[What to work on] Please restate each line of the data that follows word for word, skipping any image.

----- Dataset entries

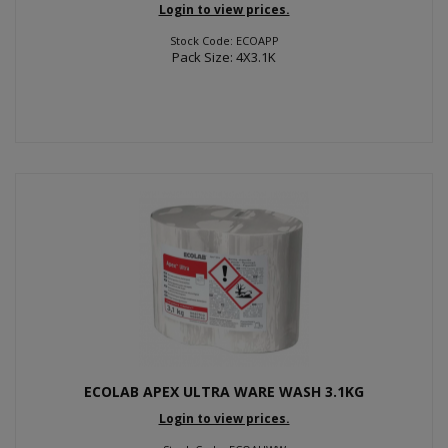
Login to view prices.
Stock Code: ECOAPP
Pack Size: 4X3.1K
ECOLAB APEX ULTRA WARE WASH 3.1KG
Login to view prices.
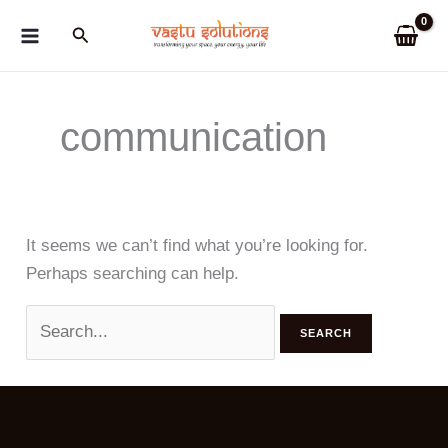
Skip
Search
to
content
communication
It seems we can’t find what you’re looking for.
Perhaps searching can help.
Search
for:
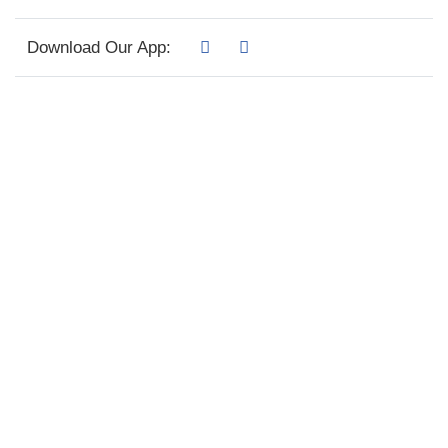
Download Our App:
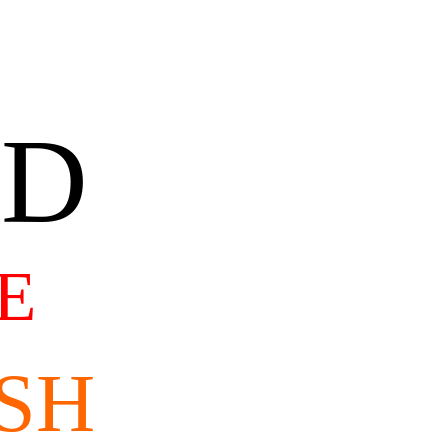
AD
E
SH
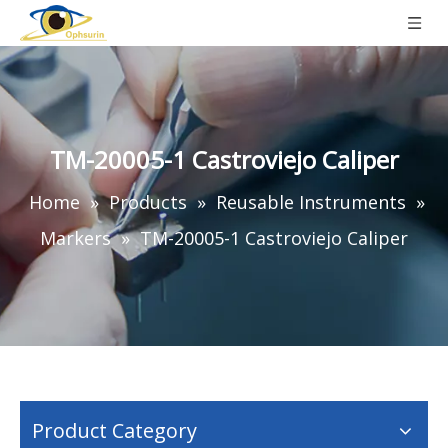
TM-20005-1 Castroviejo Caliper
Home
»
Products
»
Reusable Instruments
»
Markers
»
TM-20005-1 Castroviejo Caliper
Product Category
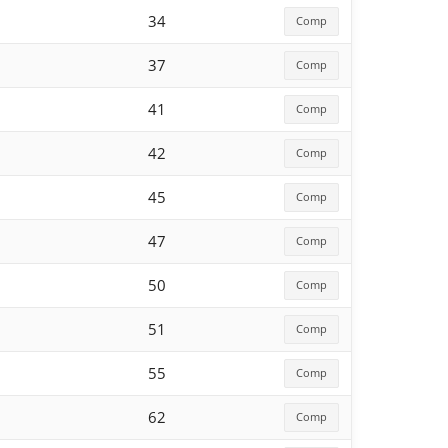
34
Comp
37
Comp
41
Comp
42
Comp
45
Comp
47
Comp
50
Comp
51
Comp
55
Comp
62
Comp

----------

[Exercise response]
Login to view prices.
Stock Code: ECOAPP
Pack Size: 4X3.1K
ECOLAB APEX ULTRA WARE WASH 3.1KG
Login to view prices.
Skip
Search
to
content
communication
It seems we can’t find what you’re looking for.
Perhaps searching can help.
Search
for:
Download Our App:
AD
E
SH
TM-20005-1 Castroviejo Caliper
Home
»
Products
»
Reusable Instruments
»
Markers
»
TM-20005-1 Castroviejo Caliper
Product Category
34
Comp
37
Comp
41
Comp
42
Comp
45
Comp
47
Comp
50
Comp
51
Comp
55
Comp
62
Comp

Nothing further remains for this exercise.